I interviewed Chilli a few years ago when I worked at VH1 (her reality show, What Chilli Wants, ran two seasons on the network), and she told me that she and T-Boz never look at that screen when they perform. She sometimes spoke about Left Eye in the present tense ("Lisa is just...Lisa") and told me that she thinks about her departed friend "all the time." I wondered if the masses that mourned along with her were helpful or hurtful. She told me, interestingly, it was more like the latter:

That was just a weird time, because we wanted to mourn but it was very hard to. We just wanted to mourn by ourselves. When we would go to the mall, even two months later, and people could come up, I wasn't ready to hear, ‘I'm sorry.' I knew they felt it but it was just so devastating and just hard to believe that she was gone. That was like a constant reminder, to hear people say something about it or whatever. So we just stayed in the house, or stayed in the studio. We didn't turn on the TV or anything.

Chilli told me she always corrects people when she's referred to as being "formerly of TLC." She's "Chilli of TLC. Forever." I could tell that has everything to do with the responsibility of preserving the trio's legacy and Chilli confirmed it. Of Left Eye, Chilli said, "She totally lives on through us."

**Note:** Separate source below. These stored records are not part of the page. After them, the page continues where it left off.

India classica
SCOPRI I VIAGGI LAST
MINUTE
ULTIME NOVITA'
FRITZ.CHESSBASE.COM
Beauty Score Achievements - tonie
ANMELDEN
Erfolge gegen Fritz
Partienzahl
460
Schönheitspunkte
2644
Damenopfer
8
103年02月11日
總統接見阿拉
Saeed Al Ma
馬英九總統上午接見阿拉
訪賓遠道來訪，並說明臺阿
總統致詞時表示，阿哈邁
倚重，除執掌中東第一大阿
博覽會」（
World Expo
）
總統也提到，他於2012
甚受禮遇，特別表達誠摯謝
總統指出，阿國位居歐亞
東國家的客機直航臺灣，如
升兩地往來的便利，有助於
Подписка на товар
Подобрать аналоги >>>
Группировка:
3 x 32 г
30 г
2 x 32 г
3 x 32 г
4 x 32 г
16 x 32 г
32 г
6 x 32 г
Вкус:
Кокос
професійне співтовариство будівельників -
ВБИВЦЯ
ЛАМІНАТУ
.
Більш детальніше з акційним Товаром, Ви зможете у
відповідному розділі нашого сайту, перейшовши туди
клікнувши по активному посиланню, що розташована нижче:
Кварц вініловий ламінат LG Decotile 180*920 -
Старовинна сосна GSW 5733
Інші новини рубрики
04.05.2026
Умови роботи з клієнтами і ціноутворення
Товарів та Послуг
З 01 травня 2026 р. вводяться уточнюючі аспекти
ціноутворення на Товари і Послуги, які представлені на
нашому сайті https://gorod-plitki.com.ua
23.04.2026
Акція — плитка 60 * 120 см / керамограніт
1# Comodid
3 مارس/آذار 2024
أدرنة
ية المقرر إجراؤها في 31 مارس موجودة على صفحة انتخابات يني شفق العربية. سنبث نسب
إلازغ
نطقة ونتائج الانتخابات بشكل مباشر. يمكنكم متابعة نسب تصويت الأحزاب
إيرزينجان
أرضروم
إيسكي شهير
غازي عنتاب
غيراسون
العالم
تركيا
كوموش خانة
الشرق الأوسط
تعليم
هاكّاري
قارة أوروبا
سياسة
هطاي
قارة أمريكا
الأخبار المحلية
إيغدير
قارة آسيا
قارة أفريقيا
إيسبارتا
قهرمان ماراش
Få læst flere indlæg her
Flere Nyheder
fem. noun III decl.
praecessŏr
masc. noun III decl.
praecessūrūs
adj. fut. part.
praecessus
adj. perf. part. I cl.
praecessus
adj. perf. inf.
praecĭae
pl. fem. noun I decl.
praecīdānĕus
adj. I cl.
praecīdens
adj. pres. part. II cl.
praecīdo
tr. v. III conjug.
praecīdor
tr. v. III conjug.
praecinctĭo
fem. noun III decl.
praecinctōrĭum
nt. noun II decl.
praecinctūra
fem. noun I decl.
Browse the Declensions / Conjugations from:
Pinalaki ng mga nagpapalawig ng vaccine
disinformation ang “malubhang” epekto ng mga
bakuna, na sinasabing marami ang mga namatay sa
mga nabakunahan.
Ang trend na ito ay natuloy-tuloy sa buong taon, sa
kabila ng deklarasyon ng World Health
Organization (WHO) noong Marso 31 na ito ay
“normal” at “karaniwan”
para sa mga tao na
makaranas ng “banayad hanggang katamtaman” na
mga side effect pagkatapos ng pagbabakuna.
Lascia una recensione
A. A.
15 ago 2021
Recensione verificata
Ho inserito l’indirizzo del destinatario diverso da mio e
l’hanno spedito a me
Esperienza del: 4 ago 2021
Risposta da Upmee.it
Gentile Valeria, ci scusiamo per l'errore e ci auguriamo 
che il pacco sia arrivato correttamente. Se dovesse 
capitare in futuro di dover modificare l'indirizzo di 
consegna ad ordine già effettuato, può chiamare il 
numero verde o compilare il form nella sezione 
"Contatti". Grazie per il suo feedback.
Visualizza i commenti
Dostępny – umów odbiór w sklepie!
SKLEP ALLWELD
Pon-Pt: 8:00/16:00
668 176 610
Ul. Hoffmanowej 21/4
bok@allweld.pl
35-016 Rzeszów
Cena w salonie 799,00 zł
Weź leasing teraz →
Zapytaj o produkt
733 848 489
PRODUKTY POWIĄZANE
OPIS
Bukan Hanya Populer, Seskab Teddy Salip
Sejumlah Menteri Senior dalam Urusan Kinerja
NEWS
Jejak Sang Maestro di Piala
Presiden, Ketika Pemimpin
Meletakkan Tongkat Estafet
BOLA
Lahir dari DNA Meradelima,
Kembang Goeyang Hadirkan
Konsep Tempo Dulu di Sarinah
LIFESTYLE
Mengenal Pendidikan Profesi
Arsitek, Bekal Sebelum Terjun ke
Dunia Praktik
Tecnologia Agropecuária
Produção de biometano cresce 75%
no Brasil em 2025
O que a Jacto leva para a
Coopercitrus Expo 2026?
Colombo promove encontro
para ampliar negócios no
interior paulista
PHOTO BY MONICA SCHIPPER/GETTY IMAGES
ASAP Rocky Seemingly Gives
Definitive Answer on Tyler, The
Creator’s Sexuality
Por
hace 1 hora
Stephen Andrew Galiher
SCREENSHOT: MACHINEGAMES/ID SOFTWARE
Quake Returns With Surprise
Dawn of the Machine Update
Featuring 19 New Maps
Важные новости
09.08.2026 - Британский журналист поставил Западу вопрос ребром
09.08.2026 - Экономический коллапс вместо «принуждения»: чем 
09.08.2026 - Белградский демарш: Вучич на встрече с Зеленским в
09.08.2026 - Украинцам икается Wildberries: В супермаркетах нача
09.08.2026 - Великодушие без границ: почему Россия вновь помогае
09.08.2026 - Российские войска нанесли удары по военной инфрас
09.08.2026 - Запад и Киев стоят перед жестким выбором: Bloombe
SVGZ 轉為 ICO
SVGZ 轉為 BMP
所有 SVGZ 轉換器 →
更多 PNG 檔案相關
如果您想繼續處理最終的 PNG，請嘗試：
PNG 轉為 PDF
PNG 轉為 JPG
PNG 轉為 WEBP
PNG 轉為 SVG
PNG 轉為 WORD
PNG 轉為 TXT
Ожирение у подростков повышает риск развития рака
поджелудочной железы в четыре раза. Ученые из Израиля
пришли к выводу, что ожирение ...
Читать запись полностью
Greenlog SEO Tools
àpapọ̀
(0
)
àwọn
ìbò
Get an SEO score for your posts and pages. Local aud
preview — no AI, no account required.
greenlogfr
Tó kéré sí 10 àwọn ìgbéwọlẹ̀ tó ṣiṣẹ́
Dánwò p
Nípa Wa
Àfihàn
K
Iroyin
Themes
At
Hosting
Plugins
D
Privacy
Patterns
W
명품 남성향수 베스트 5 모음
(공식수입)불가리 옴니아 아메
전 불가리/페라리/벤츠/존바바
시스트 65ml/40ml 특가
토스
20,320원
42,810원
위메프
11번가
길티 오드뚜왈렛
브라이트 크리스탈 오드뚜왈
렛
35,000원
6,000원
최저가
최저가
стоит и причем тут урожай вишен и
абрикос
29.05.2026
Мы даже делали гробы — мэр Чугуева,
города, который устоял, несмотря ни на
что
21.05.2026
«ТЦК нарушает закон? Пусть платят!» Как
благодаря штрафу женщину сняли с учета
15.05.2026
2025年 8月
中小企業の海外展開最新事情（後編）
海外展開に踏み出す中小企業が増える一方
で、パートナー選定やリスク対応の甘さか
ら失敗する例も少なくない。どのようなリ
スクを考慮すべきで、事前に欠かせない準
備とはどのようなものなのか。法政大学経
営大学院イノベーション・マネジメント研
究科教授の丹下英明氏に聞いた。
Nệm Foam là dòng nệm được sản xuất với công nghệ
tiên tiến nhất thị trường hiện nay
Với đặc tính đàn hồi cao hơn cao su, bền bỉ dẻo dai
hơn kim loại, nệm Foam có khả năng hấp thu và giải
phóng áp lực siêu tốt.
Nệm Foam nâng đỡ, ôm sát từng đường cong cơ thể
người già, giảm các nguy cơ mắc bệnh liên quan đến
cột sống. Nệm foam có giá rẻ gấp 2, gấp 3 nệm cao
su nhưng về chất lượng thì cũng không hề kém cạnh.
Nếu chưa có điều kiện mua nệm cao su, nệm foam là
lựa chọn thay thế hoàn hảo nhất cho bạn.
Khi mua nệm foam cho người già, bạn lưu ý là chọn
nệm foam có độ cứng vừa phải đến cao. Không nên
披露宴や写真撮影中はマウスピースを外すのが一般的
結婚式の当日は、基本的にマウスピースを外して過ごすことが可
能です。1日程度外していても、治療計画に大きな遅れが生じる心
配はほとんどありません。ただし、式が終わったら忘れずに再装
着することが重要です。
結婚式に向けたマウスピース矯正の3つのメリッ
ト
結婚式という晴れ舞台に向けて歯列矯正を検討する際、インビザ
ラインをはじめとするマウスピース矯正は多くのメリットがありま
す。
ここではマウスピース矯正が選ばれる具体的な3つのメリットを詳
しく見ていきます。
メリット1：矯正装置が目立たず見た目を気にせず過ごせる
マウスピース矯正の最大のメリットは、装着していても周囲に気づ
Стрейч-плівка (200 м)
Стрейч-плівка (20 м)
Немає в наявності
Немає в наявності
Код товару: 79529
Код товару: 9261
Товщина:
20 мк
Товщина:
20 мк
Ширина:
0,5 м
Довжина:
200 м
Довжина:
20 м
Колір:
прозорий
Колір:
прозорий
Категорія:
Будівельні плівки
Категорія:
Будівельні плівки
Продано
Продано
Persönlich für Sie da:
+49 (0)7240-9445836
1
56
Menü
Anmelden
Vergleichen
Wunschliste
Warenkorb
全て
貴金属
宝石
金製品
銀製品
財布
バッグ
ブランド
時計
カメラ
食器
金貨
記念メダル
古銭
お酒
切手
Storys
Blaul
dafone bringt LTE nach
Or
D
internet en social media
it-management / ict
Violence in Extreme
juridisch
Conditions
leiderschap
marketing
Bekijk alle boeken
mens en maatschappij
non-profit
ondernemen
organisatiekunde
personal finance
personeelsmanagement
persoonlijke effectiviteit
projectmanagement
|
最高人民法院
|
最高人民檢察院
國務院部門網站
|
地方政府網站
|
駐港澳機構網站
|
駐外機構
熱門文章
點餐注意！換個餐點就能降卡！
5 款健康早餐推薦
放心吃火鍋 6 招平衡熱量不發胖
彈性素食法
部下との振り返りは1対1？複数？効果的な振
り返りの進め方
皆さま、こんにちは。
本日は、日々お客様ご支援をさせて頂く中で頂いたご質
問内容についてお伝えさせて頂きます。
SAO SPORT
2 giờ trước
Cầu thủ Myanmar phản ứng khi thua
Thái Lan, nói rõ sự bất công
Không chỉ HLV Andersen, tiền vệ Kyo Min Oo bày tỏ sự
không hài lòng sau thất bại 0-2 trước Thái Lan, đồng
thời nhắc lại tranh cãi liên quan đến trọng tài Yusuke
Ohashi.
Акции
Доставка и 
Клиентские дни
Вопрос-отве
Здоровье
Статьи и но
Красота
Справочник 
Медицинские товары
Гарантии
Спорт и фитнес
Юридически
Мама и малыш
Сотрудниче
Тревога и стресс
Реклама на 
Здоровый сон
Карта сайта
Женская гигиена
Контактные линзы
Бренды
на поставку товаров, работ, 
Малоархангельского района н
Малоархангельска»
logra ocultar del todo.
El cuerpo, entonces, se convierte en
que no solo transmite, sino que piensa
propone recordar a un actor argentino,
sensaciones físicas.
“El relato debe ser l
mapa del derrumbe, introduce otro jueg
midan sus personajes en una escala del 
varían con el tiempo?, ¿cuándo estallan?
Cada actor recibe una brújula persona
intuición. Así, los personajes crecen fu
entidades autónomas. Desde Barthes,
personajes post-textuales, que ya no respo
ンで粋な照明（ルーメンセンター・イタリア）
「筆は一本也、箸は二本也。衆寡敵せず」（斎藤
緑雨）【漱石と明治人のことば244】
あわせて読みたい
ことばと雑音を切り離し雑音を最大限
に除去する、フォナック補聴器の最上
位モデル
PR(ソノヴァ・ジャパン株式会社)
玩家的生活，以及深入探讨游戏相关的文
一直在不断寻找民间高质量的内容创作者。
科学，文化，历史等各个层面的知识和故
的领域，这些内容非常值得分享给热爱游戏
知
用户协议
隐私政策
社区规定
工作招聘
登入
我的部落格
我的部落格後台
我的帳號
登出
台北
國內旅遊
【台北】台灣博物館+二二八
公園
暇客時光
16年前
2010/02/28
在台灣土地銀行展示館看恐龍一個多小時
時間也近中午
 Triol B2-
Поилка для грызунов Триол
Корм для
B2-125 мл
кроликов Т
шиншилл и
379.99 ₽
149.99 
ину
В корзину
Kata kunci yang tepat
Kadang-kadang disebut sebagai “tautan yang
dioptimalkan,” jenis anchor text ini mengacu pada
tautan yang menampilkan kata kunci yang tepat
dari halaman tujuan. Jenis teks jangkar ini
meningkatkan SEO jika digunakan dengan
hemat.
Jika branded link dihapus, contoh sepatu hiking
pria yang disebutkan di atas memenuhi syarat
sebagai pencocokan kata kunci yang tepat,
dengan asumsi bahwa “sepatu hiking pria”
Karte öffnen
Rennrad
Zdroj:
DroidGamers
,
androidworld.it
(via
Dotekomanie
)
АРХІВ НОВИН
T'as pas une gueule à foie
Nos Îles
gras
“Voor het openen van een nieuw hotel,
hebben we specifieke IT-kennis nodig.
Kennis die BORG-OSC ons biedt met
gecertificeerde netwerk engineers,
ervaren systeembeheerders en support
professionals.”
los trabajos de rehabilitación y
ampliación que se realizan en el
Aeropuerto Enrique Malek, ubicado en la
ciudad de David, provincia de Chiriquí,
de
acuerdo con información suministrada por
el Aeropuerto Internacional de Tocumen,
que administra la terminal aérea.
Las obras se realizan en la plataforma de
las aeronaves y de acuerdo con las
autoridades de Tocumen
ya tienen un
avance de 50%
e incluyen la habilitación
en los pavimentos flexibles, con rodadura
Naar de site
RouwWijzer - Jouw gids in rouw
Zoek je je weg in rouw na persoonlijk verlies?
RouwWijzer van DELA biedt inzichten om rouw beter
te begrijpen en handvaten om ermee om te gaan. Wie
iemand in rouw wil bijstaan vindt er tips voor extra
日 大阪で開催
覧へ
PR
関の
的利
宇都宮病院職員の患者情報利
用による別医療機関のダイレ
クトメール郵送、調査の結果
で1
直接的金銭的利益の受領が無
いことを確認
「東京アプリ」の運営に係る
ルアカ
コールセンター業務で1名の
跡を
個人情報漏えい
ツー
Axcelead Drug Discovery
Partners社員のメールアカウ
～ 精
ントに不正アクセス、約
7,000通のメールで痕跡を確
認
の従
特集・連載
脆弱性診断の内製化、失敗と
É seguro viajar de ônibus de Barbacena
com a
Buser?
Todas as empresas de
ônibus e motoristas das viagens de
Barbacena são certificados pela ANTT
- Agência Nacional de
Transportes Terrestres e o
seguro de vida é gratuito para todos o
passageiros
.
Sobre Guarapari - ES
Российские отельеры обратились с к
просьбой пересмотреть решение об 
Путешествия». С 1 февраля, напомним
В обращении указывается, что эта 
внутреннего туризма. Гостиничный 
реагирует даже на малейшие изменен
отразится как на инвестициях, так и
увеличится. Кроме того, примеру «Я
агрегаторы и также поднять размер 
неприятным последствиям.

Left Eye would probably agree. In the Last Days clip above, Left Eye's spiritual narration that may have come off as saccharine and ridiculous is weirdly prophetic and totally poignant in light of her untimely passing: "I believe in transformation. I do believe that there is an afterlife. We all share the same space, so no matter what form you may be in — here or not here, you may be dust. We still share the same space. We're all around. When someone passes away, look up. A new star is born." Of course, she already was one of those.